[MUD-Dev] Re: Moral license (Re: [MUD-Dev] Re: My vision for DevMUD)
Ola Fosheim Grøstad <olag@ifi.uio.no>
Ola Fosheim Grøstad <olag@ifi.uio.no>
Thu Nov 5 14:34:47 CET 1998
ApplePiMan at aol.com wrote:
> At 11/4/98 8:12 AM Ola Fosheim Gr~stad (olag at ifi.uio.no) altered the
> fabric of reality by uttering:
>
> >An alternative would be to stuff in a semi-legal license agreement,
> >basically stating that it is free for any use, but you have to register all
> >derived works, what it is used for, and your contributions on some website
> >or with the maintainer or something. Then you have an additional non-legal
> >moral license saying that developers are encouraged and expected to
> >contribute according to their ability. The register should be open to
> >anybody wanting to look and should contain actual contributions. That way
> >you would have a reward/pressure mechanism as well as a communitybuilding
> >mechanism. It would look bad for MegaBucksCorp if they didn't contribute
> >anything, and TeenageJoe would be paid in perceived fame and glory...
>
> It seems to me that would be a severe pain in the rumpus to administer
> for very limited (if any) gains.
No pain. Just a web-script. Has been done for Linux, but they just encourage
registry, which isn't sufficient.
> I think this would probably end up
> *encouraging* the looking at the source and re-engineering you refer to.
I think it would be cheaper for MegaBucksCorp to just submit noncritical
improvements to the networking code and be a good guy.
> And unless or until players started a mass exodus over it, MegaBucksCorp
> wouldn't *care* if it looked bad in the eyes of the developers visiting
> your Web page.
If they are professional then they care about things that _could_ make the
headlines, and simply choose the path of least resistance. I don't see a
commercial entity submit improvements at all if they don't get a benefit
with submitting. Good image is perhaps a benefit?
> Unless we have the means and intention of actually taking MegaBucksCorp
> to the courts for not abiding by the terms of the license, it's just
> plain silly to impose a license in the first place.
No, as I said image is important. You want to create a moral, not legal,
pressure.
> Unless we very visibly have a fund set up for such contingencies,
> MegaBucksCorp, if it's looking to rip us off, will most likely see we
> don't have the means of enforcing the license and go ahead and do as they
> please anyway.
Uhu, but if they do, then the devmud team can use that as an option for a
marketing campaign! The press loves scandals, especially if the "good ones"
are suffering. Just leak the story to the major game mags and you can
create interest among other developers for your own project.
FREEWARE NEEDS MARKETING AS WELL!
I don't see this as a legal problem, I see this as an issue about marketing
and community building. As this thread proves, developers care about what
happens to their code. If they are unhappy, the project will be at loss.
Even if that unhappiness is purely emotional, it doesn't make it less
important. I think a lot of free software projects has become successes
because there has been a major "screw the corporations" factor in them.
Basically I see 3 important issues:
1. you need a vision which developers WANT to believe in
2. you need convincing arguments to attract more real talent
3. you need marketing channels
Clearly, you don't want the knowledge about DevCore (or any other component)

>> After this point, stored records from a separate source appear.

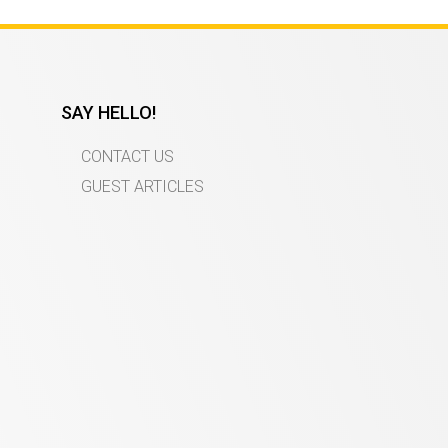
SAY HELLO!
CONTACT US
GUEST ARTICLES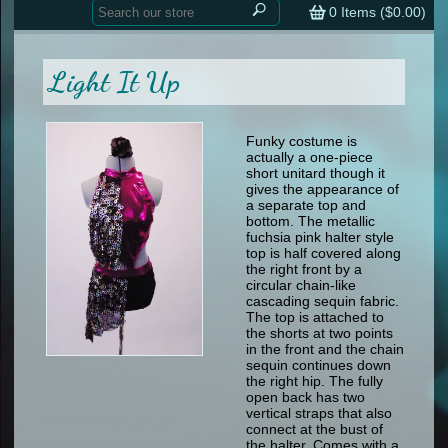
Home
contemporary
0
Items (
$0.00
)
tap
tap
skate
Consign your Costume
skate
men
Light It Up
other
Custom Orders
other
men
shoes
Sizing Chart (pdf)
formal wear
Funky costume is
actually a one-piece
specialty printed items
FAQs
short unitard though it
gives the appearance of
a separate top and
Returns & Exchanges
bottom. The metallic
fuchsia pink halter style
Contact
top is half covered along
the right front by a
circular chain-like
cascading sequin fabric.
The top is attached to
the shorts at two points
in the front and the chain
sequin continues down
the right hip. The fully
open back has two
vertical straps that also
connect at the bust of
the halter. Comes with a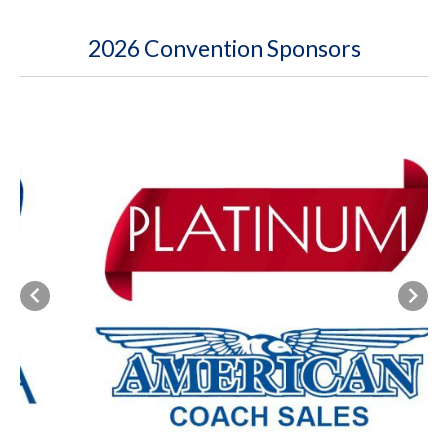
2026 Convention Sponsors
Previous
Next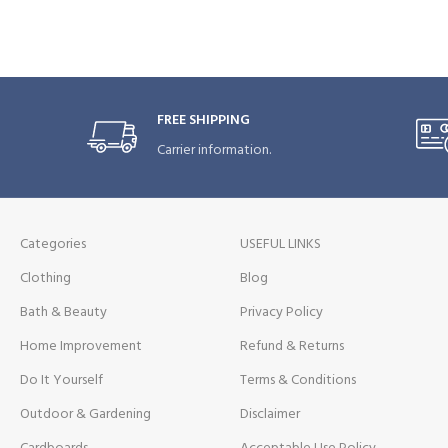
FREE SHIPPING
Carrier information.
Categories
USEFUL LINKS
Clothing
Blog
Bath & Beauty
Privacy Policy
Home Improvement
Refund & Returns
Do It Yourself
Terms & Conditions
Outdoor & Gardening
Disclaimer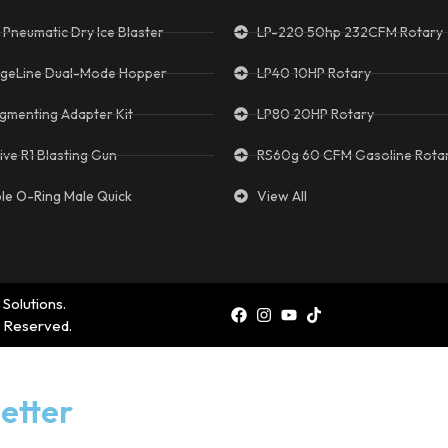
 Pneumatic Dry Ice Blaster
LP-220 50hp 232CFM Rotary
geLine Dual-Mode Hopper
LP40 10HP Rotary
gmenting Adapter Kit
LP80 20HP Rotary
ive R1 Blasting Gun
RS60g 60 CFM Gasoline Rota
ple O-Ring Male Quick
View All
 Solutions.
s Reserved.
etter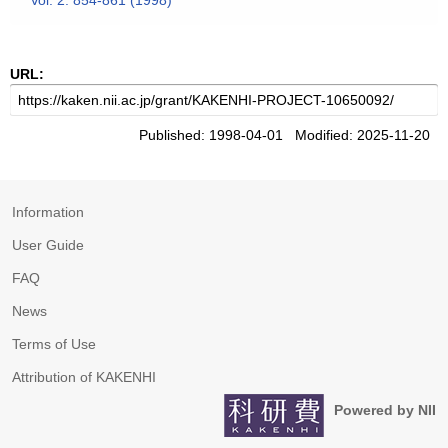
Vol. 2. 854-861 (1998)
URL:
Published: 1998-04-01 Modified: 2025-11-20
Information
User Guide
FAQ
News
Terms of Use
Attribution of KAKENHI
Powered by NII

being used in a commercial project to be under NDA. If it is made NDA
anyway, you want to give pissed off or fired employers a good moral reason
to leak the news. Commercial MUDs is an emerging field and there are
programmers entering the field in large numbers, I think. Just take a look
at UO, former players are starting freeware mud projects. You want to
attract those. Players care and talk about the technology that runs the
game they are playing. You want them to talk about DevCore :), spread the
word so to say. Linux had a problem by not being able to show to sales
figures, pointing to commercial enterprises using their software
definitively creates interest outside the existing community.
I think the DevCore team should look into future marketing prospects and
keeping developers happy rather than commercial interests or even rational
arguments. A company that isn't willing to acknowledge the origin of the
underlying code is clearly of no value to the project at all...
Commercial software projects are having unnecessarily many secrets.